The reply should hold only the lines below beginning at the one with "Codice Univoco Ufficio UFUH6G" and ending at the one with "und der Beweissicherung.", copied exactly, with every picture left out.

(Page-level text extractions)
:::
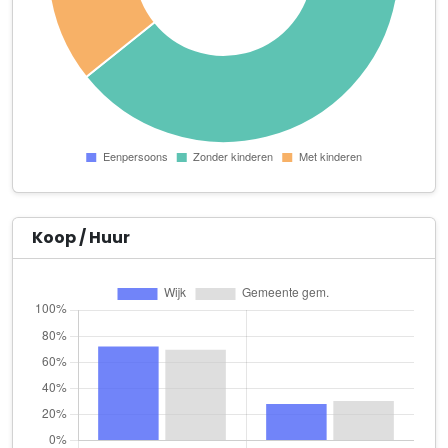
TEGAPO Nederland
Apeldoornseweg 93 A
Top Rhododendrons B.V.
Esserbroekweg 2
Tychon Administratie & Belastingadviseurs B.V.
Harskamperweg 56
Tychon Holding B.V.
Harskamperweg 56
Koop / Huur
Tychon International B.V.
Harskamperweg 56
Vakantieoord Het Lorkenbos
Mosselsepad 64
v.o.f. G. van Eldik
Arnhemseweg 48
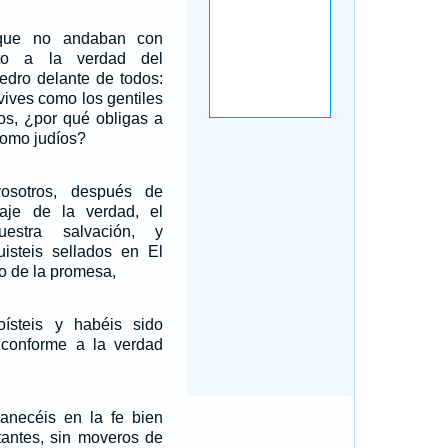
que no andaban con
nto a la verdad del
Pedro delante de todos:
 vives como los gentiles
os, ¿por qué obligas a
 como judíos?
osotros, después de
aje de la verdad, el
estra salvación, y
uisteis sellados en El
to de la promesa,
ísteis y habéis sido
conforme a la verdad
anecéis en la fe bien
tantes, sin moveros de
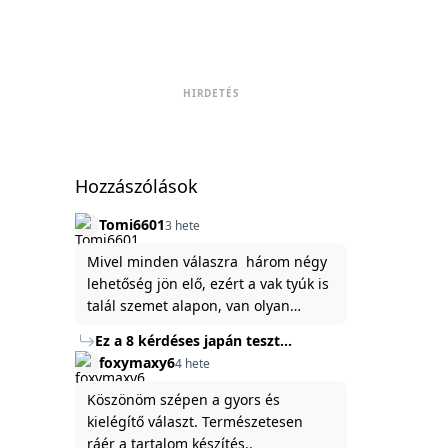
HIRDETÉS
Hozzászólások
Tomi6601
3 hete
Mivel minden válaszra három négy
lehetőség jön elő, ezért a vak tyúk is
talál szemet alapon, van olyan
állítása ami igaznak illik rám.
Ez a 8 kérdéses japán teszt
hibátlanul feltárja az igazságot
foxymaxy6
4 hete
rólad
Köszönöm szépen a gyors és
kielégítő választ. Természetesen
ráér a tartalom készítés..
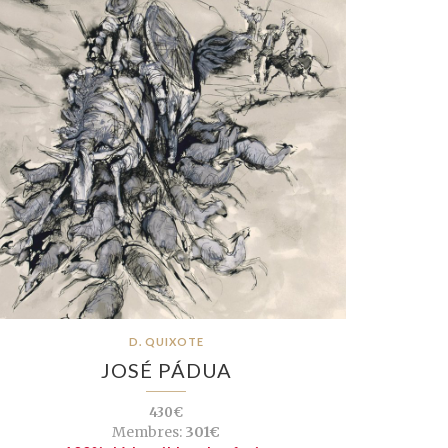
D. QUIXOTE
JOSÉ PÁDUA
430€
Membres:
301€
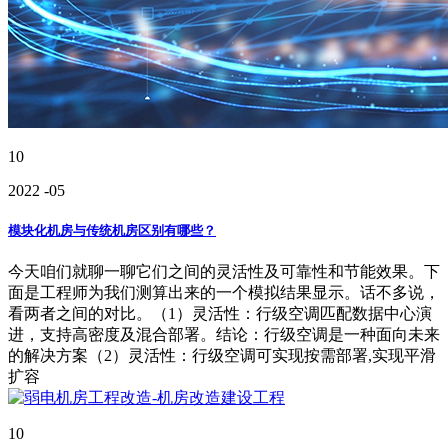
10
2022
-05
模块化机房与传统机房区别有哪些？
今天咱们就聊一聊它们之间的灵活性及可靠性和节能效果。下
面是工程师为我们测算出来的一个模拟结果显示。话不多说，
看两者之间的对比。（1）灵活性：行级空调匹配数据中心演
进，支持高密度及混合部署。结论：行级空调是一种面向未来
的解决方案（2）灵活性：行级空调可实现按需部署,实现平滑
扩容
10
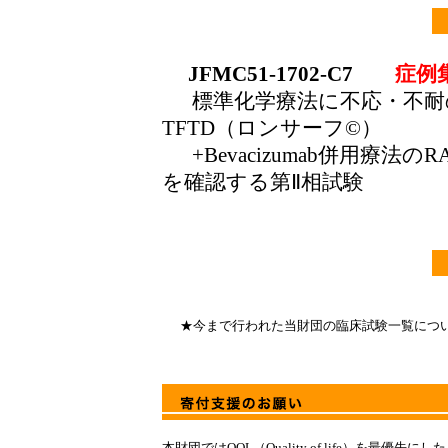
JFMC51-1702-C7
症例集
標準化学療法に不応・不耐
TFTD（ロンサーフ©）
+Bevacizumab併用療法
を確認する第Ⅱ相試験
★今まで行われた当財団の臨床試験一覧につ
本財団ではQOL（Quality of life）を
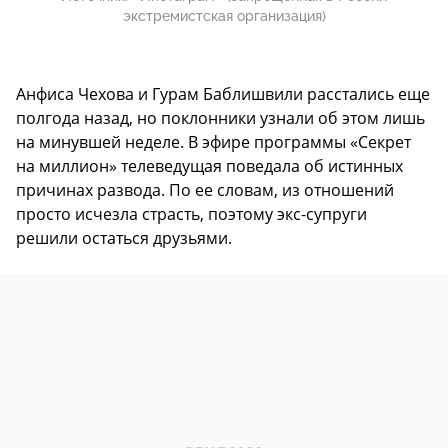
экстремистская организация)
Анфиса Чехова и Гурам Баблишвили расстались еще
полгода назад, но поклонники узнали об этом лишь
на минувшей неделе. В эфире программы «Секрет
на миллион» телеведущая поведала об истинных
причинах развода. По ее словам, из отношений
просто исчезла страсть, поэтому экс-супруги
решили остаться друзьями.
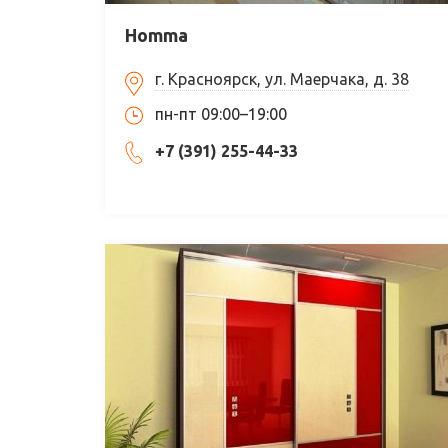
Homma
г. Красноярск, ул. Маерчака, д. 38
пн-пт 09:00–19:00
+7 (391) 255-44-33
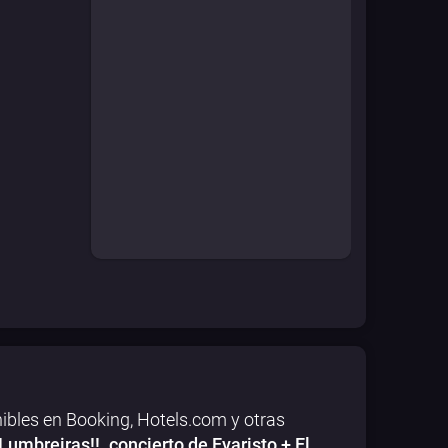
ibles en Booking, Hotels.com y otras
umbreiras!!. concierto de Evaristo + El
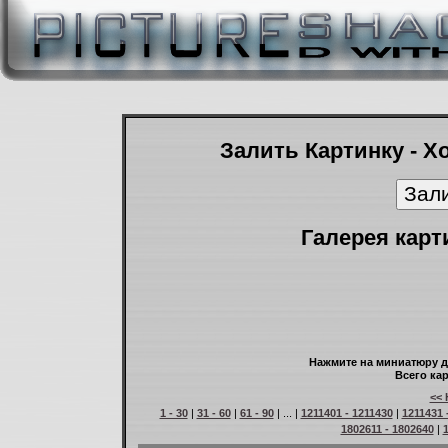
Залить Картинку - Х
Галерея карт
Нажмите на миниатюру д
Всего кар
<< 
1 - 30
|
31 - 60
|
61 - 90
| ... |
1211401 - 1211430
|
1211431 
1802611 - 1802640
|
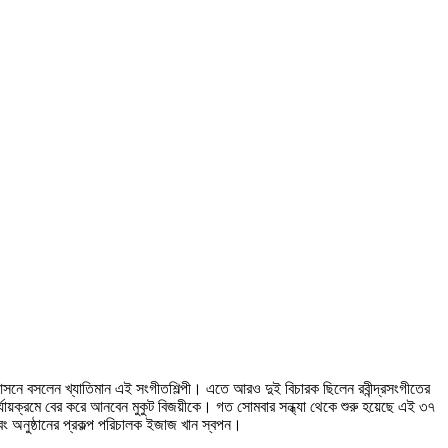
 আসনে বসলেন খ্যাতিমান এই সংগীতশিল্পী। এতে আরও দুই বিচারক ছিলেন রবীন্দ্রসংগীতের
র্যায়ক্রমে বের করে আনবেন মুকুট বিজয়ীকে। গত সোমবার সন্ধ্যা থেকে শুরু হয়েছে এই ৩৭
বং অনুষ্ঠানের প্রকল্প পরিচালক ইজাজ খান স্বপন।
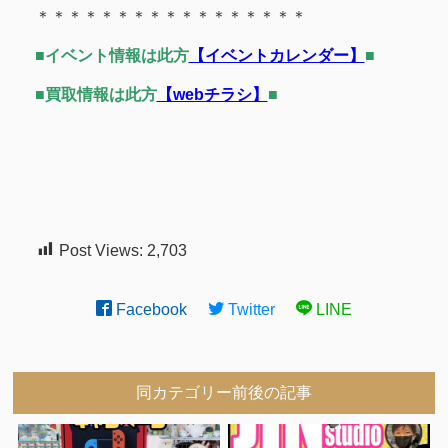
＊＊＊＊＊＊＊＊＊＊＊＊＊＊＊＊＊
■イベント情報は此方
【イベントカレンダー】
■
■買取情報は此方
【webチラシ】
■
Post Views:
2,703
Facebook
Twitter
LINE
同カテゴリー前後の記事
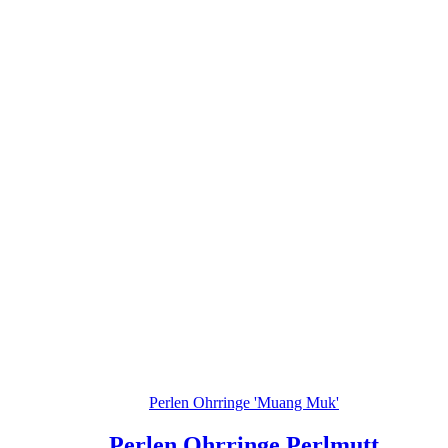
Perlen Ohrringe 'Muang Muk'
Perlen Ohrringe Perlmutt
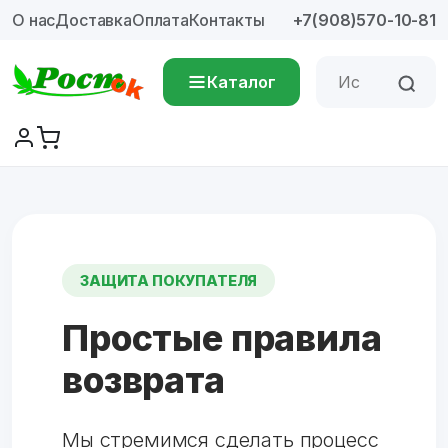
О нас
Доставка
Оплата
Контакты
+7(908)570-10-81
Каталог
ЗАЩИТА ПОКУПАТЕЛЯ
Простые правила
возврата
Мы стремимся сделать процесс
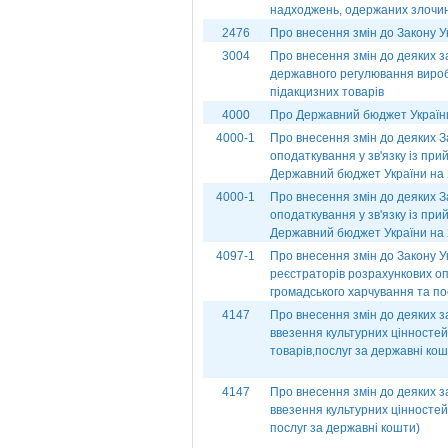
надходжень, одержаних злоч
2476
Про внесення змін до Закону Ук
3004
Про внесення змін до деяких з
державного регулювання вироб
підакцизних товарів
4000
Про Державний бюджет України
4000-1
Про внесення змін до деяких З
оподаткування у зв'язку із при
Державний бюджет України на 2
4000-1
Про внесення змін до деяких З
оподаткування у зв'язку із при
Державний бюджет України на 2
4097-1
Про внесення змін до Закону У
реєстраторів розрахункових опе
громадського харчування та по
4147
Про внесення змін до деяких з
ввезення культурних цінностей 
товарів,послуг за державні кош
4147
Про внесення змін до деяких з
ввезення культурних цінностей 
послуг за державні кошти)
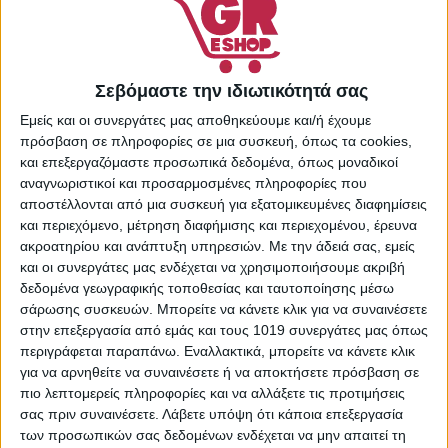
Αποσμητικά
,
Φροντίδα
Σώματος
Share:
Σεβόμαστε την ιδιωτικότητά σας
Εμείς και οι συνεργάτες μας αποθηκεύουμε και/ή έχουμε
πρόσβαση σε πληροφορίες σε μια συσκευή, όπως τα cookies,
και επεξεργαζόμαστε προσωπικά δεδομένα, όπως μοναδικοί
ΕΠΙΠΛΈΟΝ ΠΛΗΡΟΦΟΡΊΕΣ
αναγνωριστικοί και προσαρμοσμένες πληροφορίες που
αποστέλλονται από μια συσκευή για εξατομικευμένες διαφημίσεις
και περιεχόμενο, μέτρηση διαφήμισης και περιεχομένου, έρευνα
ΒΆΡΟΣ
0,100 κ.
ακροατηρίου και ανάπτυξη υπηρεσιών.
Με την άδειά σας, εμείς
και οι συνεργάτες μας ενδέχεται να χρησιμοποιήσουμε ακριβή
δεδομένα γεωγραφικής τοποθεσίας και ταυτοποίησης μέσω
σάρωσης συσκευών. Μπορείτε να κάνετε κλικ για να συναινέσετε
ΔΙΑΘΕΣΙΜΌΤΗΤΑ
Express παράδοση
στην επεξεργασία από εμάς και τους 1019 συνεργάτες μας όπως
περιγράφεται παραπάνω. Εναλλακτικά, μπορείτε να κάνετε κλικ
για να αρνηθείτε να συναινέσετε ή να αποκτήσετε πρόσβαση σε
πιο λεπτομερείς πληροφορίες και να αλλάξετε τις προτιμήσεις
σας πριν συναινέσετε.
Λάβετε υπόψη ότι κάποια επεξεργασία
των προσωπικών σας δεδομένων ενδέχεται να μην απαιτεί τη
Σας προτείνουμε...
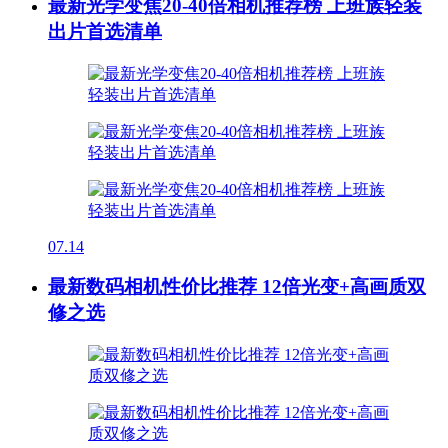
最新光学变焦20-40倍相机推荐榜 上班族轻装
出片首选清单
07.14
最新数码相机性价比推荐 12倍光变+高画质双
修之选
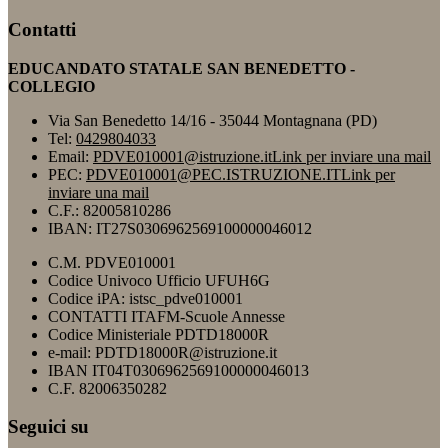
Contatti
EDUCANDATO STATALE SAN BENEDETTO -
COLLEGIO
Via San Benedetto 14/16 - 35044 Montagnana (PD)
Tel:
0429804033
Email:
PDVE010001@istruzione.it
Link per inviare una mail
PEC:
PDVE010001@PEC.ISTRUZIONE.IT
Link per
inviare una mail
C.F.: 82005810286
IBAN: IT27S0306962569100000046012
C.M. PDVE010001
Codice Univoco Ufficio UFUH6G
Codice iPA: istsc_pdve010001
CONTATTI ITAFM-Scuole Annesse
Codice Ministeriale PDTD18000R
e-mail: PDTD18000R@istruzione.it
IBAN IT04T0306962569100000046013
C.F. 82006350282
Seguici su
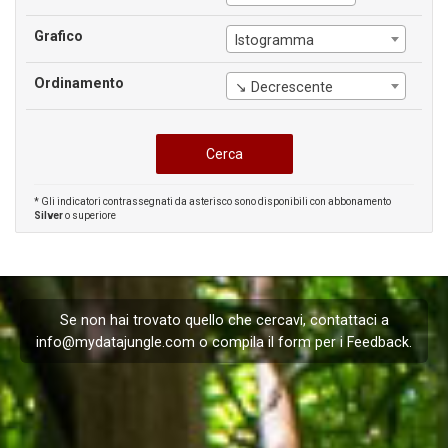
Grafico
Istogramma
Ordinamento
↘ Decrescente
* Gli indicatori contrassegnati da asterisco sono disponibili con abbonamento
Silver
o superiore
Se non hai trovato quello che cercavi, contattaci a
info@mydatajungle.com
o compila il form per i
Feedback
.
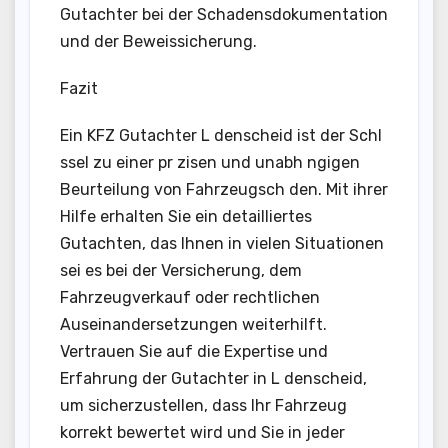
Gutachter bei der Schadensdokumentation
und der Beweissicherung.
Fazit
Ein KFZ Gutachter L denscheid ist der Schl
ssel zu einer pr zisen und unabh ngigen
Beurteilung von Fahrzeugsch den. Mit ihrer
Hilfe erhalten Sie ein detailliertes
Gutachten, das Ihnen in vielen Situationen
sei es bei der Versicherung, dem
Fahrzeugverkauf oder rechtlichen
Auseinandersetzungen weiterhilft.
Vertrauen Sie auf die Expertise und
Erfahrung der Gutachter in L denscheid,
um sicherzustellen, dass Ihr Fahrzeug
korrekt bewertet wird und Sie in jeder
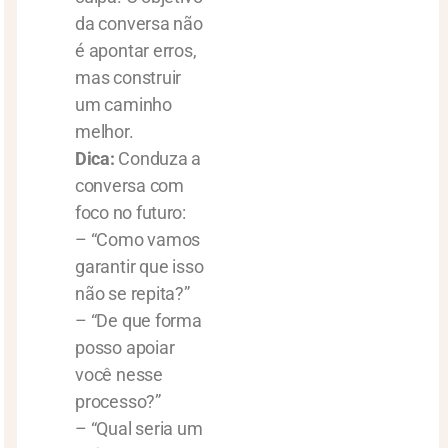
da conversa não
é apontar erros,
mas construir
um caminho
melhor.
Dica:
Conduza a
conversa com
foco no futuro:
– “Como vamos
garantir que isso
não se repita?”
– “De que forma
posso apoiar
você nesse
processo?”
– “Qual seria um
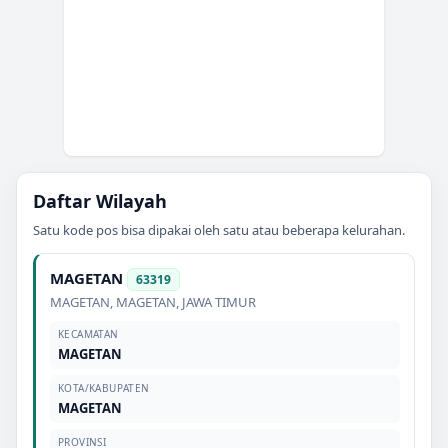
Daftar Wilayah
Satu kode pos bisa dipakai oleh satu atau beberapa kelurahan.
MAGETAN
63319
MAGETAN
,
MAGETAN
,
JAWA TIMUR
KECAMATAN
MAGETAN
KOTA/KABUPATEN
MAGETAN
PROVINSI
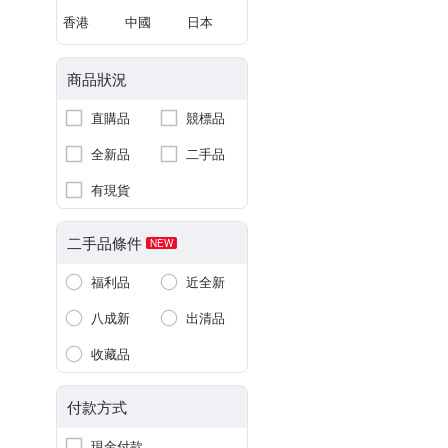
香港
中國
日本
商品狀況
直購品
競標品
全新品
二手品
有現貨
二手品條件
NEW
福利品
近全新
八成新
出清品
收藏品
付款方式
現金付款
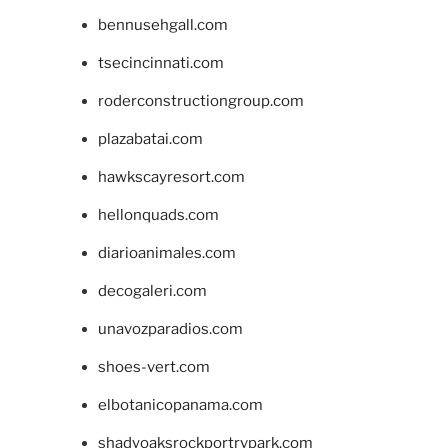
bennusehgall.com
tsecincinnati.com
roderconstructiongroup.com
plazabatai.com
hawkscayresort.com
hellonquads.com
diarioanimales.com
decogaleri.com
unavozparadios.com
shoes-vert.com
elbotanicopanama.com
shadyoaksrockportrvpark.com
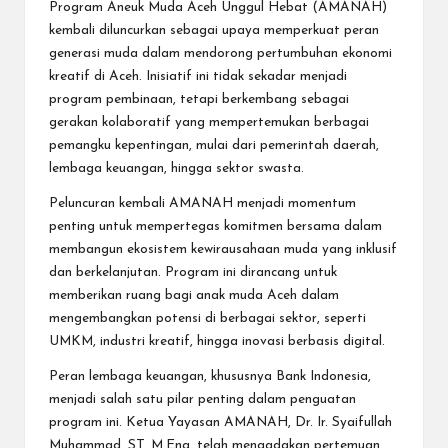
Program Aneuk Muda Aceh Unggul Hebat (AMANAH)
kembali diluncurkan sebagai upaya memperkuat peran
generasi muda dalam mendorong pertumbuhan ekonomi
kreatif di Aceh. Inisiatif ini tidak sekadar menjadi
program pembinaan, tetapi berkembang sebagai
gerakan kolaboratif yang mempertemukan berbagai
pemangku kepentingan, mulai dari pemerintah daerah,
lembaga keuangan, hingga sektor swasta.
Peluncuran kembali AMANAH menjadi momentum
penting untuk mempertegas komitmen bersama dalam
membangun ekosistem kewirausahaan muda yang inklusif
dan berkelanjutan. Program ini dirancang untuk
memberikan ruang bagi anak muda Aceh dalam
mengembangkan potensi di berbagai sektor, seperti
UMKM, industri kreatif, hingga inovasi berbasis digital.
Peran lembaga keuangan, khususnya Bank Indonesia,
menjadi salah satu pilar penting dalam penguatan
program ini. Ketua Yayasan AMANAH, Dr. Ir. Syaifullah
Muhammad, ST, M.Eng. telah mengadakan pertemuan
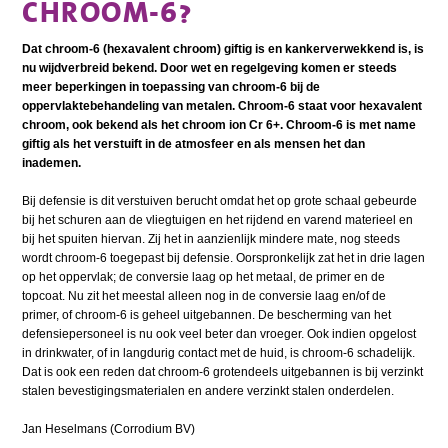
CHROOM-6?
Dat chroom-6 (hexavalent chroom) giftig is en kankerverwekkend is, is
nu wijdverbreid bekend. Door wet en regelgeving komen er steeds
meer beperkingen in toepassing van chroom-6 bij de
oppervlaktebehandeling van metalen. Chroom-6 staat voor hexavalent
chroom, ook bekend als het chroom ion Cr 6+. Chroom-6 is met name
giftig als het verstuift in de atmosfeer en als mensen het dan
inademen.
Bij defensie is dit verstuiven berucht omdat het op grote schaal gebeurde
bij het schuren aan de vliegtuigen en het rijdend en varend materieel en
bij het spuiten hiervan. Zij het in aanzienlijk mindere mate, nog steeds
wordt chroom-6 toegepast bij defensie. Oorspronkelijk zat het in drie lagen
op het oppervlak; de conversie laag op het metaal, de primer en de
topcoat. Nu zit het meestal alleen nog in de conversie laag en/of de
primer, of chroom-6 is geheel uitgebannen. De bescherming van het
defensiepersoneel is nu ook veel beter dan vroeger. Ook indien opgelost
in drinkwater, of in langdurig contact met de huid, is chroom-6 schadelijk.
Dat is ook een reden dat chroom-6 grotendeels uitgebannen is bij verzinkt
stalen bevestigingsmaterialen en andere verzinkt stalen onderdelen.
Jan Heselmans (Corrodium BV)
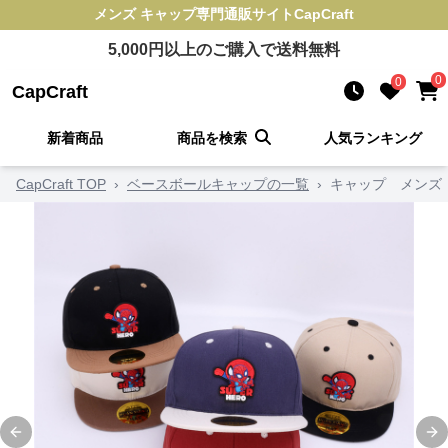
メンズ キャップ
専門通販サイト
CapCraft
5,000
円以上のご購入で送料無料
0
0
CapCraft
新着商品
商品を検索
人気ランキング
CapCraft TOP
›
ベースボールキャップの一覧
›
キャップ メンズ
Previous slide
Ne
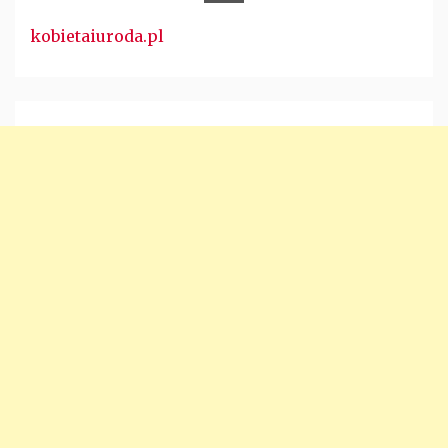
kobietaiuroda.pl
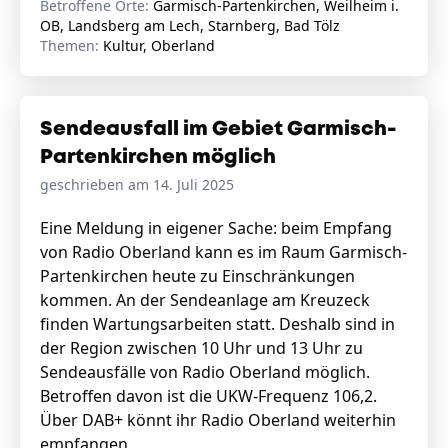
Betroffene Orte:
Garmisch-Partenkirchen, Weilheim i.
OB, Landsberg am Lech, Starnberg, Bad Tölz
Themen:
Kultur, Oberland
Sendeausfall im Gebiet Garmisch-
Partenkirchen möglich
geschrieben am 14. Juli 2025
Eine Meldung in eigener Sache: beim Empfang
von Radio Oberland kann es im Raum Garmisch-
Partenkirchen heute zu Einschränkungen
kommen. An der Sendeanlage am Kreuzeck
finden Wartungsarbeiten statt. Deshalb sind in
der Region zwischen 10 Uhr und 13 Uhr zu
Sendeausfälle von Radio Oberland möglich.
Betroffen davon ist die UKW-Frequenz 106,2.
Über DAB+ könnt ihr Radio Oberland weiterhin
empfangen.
:::
▶ **RESPONSE FOR THIS EXERCISE**
Codice Univoco Ufficio UFUH6G
Codice iPA: istsc_pdve010001
CONTATTI ITAFM-Scuole Annesse
Codice Ministeriale PDTD18000R
e-mail: PDTD18000R@istruzione.it
IBAN IT04T0306962569100000046013
C.F. 82006350282
Seguici su
Grafico
Istogramma
Ordinamento
↘ Decrescente
* Gli indicatori contrassegnati da asterisco sono disponibili con abbonamento
Silver
o superiore
Se non hai trovato quello che cercavi, contattaci a
info@mydatajungle.com
o compila il form per i
Feedback
.
Gutachter bei der Schadensdokumentation
und der Beweissicherung.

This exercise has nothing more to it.